Sir,
Clozapine is an atypical anti-psychotic, currently indicated for patients with schizophrenia who are non-responsive to, or intolerant of, other neuroleptics. Apart from striking sedation and lowered seizure threshold, the most serious side effect is agranulocytosis. It is also rarely associated with myocarditis, cardiomyopathy and allergic interstitial nephritis [1–4]. We report a case of concomitant allergic interstitial nephritis and cardiomyopathy in a patient recently started on clozapine.
A healthy 26-year-old man with bipolar-type schizoaffective disorder presented with bizarre, threatening behaviour and paranoid hallucinations. He was started on valproic acid, lithium, risperidone and clonazepam. Minimal improvement was noted, and after 8 weeks he was gradually switched from risperidone to 125 mg of clozapine. At this point all his blood work was normal and he had good exercise tolerance. After 2 weeks of initiating clozapine, he was transferred to our hospital for a fever of 104.2 F. On admission he was found to be hypertensive (BP 167/107) and tachycardiac. His physical exam was unremarkable, without any signs of fluid overload. He had an elevated serum creatinine (1.5 mg/dl) and WBC (13 000/mm3) with peripheral eosinophilia (820/mm3). His urinalysis showed 2+ protein, 5–10 white cell casts and >50 WBC with significant eosinophiluria. Chest X-ray and urine, blood and CSF cultures were negative. All medications were stopped, and he was given intravenous hydration. Intravenous steroids were started for presumed clozapine-induced interstitial nephritis. On Day 6, his creatinine peaked to 5 mg/dl. He maintained good urine output throughout his stay. A renal biopsy was scheduled but was cancelled because of subsequent complicated course and improving renal function thereafter.
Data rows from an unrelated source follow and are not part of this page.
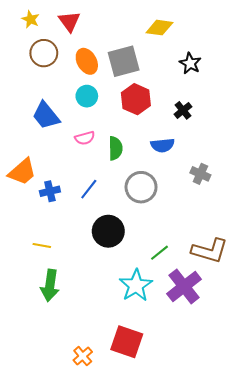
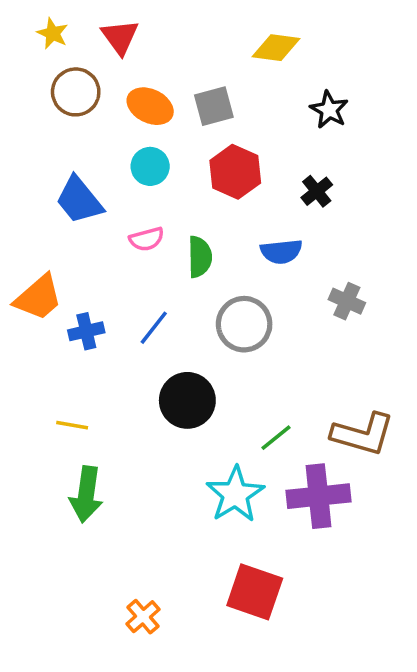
orange ellipse: (87, 61) -> (150, 106), turned -35
gray square: (124, 61) -> (214, 106), size x0.7
purple cross: (184, 286) -> (319, 496), turned 32
red square: (127, 342) -> (255, 592), moved

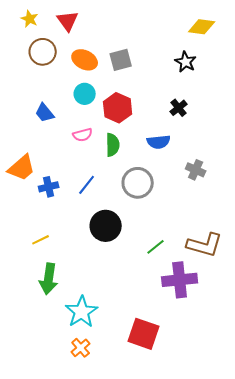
yellow diamond: (276, 48) -> (202, 27), moved
red hexagon: (235, 172) -> (118, 108), moved
blue trapezoid: (79, 200) -> (45, 113), size x0.7
yellow line: (72, 425) -> (41, 240), turned -36
cyan star: (235, 494) -> (82, 312), moved

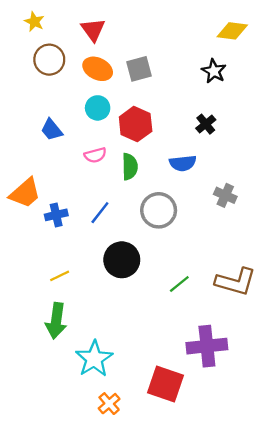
red triangle: (68, 21) -> (93, 30), moved
yellow line: (41, 240) -> (60, 276), moved
purple cross: (180, 280) -> (207, 346), moved
orange cross: (81, 348) -> (109, 404), moved

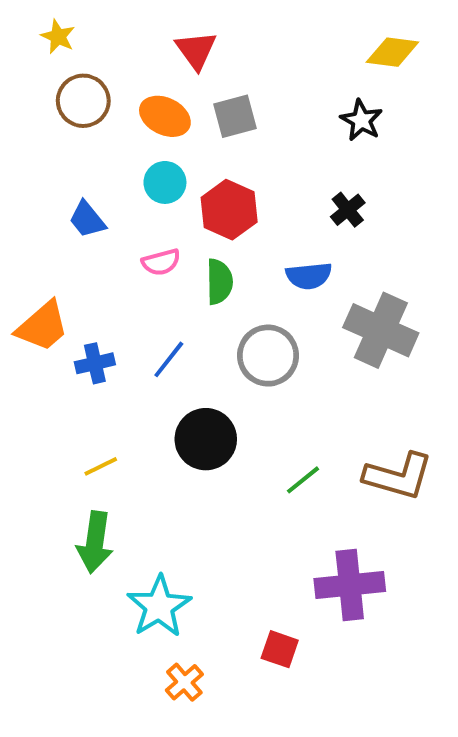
red triangle: (93, 30) -> (196, 50), moved
gray cross: (225, 195) -> (381, 330), size x1.8
red square: (165, 384) -> (280, 649), size x0.6

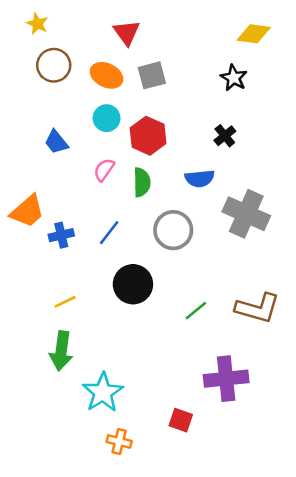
pink semicircle: (161, 262) -> (104, 170), turned 140
orange cross: (184, 682) -> (119, 442), turned -35

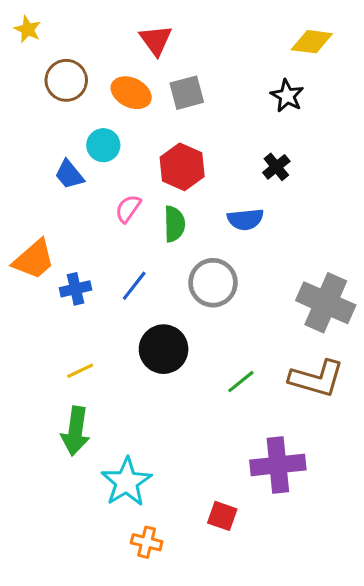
yellow star: (37, 24) -> (28, 29), moved
cyan circle: (107, 118) -> (103, 145), moved
gray cross: (246, 214) -> (326, 303), moved

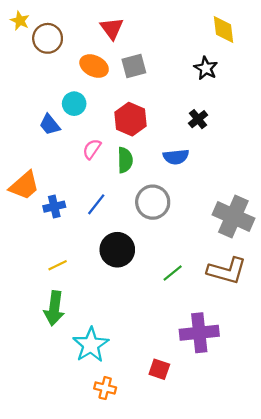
yellow diamond: (312, 42) -> (224, 30), turned 76
brown circle: (66, 80) -> (48, 38), moved

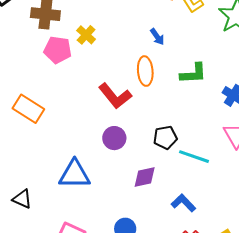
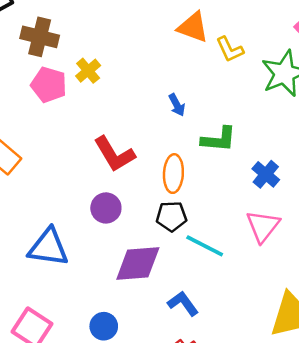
blue arrow: (157, 37) -> (177, 105), moved
orange ellipse: (145, 71) -> (173, 174), moved
purple diamond: (145, 177) -> (138, 263), size x1.5

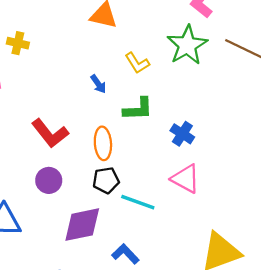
yellow L-shape: (230, 49) -> (137, 63), moved
yellow cross: (88, 71) -> (18, 43), moved, turned -30
pink triangle: (263, 226) -> (186, 179), turned -32

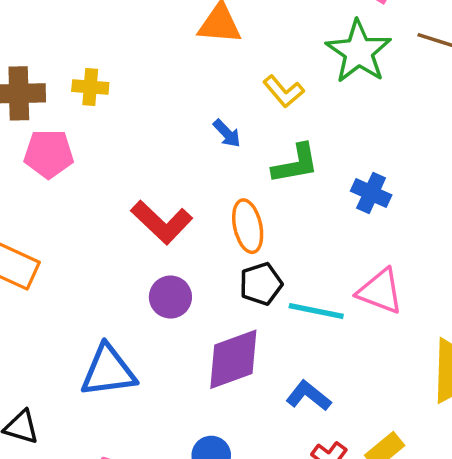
pink triangle: (186, 179) -> (380, 291), moved

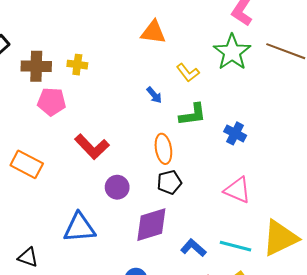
red L-shape: (162, 222) -> (92, 147), moved
cyan line: (316, 311) -> (236, 246), moved

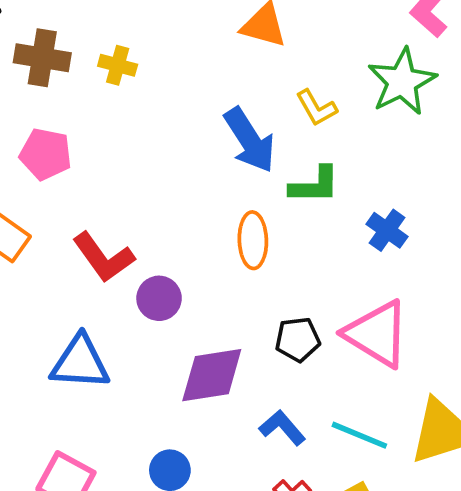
blue arrow: (154, 95) -> (250, 140), size x2.0
pink pentagon: (52, 102) -> (46, 154), moved
red L-shape: (92, 147) -> (103, 257), moved
black pentagon: (169, 182) -> (298, 339), moved
pink triangle: (237, 190) -> (377, 334), size x1.4

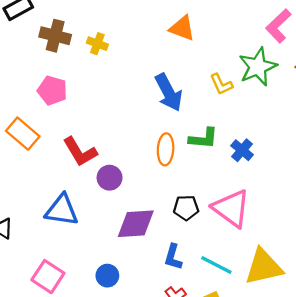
yellow L-shape: (316, 108) -> (221, 84), moved
green L-shape: (315, 185) -> (203, 138), moved
blue L-shape: (282, 428) -> (173, 257), turned -128

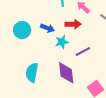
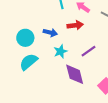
cyan star: (62, 42) -> (60, 51), moved
cyan semicircle: (32, 73) -> (29, 62), moved, turned 48

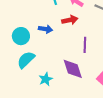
cyan star: (60, 51) -> (46, 79), moved
purple line: (88, 51) -> (85, 45), turned -49

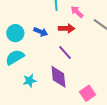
purple line: (85, 45) -> (65, 52), moved, turned -56

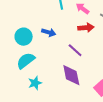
red arrow: (67, 28) -> (86, 28), moved
cyan star: (30, 81) -> (35, 83), moved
On Day 8 he developed dyspnea and bilateral inspiratory rales. He denied chest pain. Chest X-ray and CT-scan were consistent with pulmonary oedema. His pro-BNP was 27 727 pg/ml. EKG and cardiac enzymes remained normal and viral titers were negative. He was started on intravenous diuretics. An echocardiogram showed moderate global left ventricular dysfunction with an EF of 40% and left ventricular diastolic internal dimension of 5 cm. Next day, he was intubated for respiratory distress from CHF and was transferred to ICU. His respiratory status gradually improved with diuresis and he was extubated after 3 days. Beta-blockers, hydralazine and nitrates were initiated for CHF. At discharge, his eosinophilia resolved, creatinine was 1.36 mg/dl and pro-BNP was 812 pg/ml. Two weeks later, an echocardiogram showed some recovery (EF 50%).
The patient's previous tolerance of all other medications, the chronological onset of his symptoms after initiating clozapine and the fact that there was no previous cardiac history suggest that this case most likely represents clozapine-induced acute interstitial nephritis and cardiomyopathy. While dilated cardiomyopathy is more common with clozapine, a third of patients develop non-dilated cardiomyopathy [5], as seen in our patient. Both the processes are probably related to IgE-mediated hypersensitivity reaction, and hence the simultaneous occurrence is not surprising [1,3,5]. To the best of our knowledge, this is the first case of simultaneous clozapine-induced interstitial nephritis and cardiomyopathy. Clozapine maybe associated with fatal complications in healthy young adults and it is imperative that physicians are aware of these potentially lethal side effects.
Conflict of interest statement. None declared.